WRITTEN BYJames Price | JPAbusiness

Gerard-Thumbv3I recently welcomed Delta Ag co-founder and managing director Gerard Hines to the Let’s Talk Business podcast.

Gerard oversaw the company’s recent $475 million sale to Elders, and shared some of the experiences and lessons that took him from 25% owner in a one-man retail business, to helming a national agribusiness with $850 million in revenue, 450 employees and 80 agronomists.

Based on our chat, here’s my take on 5 key contributors to Gerard’s success:

  1. Skin in the game creates accountability and long-term thinking
    From being forced to buy 25% of a small business at age 23 to structuring Delta Ag’s equity model, Gerard consistently required owners and leaders to invest personally. This ensured commitment, careful decision-making and alignment between effort, risk and reward.
  2. Compete on value, not price
    Embedding qualified agronomists into retail was a radical move that shifted the business from price competition to trusted advisory services. By delivering independent, high-quality advice, Delta Ag built loyalty, pricing power and a durable competitive advantage.
  3. Financial discipline beats aggressive growth
    Gerard combined entrepreneurial drive with public-company discipline: strong balance sheets, zero debt at launch, rigorous systems, tight inventory control and daily margin reporting. This conservatism allowed Delta Ag to survive cycles, grow during downturns and profit from acquisitions without overextending.
  4. Aligned ownership builds culture, loyalty and scalability
    Delta Ag’s carefully designed equity model – limited entry, equal rules for all and equity used in acquisitions – created fairness, retained key people and protected goodwill.
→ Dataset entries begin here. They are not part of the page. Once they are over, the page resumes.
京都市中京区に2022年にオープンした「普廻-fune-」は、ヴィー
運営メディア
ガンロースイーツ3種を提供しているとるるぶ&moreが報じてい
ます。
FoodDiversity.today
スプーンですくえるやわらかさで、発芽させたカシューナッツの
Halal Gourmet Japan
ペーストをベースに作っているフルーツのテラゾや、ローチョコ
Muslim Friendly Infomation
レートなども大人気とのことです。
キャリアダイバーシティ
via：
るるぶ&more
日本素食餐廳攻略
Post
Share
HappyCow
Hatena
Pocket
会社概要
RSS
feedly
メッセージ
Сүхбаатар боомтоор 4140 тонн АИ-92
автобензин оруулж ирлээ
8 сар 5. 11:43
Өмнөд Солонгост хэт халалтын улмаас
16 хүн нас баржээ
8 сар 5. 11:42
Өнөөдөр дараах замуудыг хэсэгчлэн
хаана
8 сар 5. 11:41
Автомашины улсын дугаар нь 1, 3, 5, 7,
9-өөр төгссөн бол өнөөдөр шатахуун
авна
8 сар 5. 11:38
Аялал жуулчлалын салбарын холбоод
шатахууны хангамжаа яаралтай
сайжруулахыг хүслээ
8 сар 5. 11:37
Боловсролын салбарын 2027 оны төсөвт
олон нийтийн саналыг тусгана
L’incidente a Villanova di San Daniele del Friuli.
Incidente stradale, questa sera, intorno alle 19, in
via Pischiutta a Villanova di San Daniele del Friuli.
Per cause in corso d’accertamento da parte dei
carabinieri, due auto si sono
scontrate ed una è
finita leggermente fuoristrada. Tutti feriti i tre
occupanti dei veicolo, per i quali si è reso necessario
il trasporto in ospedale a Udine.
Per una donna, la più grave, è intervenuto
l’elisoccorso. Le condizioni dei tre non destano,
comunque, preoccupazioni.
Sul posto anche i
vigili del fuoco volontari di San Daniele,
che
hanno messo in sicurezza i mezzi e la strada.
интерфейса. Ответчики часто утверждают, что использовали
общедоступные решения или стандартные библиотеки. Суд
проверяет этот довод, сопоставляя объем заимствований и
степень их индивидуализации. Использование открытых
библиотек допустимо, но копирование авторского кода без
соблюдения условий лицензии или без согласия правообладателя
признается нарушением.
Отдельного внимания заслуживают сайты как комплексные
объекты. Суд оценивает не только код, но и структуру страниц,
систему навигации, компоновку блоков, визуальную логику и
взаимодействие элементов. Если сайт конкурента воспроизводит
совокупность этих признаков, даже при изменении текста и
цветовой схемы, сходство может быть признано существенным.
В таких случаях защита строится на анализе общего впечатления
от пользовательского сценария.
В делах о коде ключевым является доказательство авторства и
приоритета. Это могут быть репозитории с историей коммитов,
Vendors and employees became long-term partners, not short-term sellers or staff.
  5. Trust people, stay close to the ground, and be patient
    Gerard prioritised culture over structure, remained deeply engaged with customers and staff, and made decisive people decisions when needed. His patience, loyalty and common-sense leadership allowed Delta Ag to scale nationally without losing its core values.

In essence, Gerard’s success came from blending entrepreneurial instinct with discipline – aligning ownership, protecting culture, managing risk conservatively and relentlessly focusing on trust and value creation.

You can watch our podcast interview on YouTube or listen on your preferred podcast app.

I’ve also included a summarised version of our interview below.

Humble beginnings

Gerard’s journey to building one of Australia’s largest agribusiness service companies began with humble roots on a family farm in Wallendbeen, NSW.

Originally intending to remain a farmer, his path shifted in his early 20s when he accepted a role with a small fertiliser business. Despite being “shy and insecure” at the time, Gerard discovered a strong affinity for the competitive nature of agricultural retail and the challenge of finding commercial advantage.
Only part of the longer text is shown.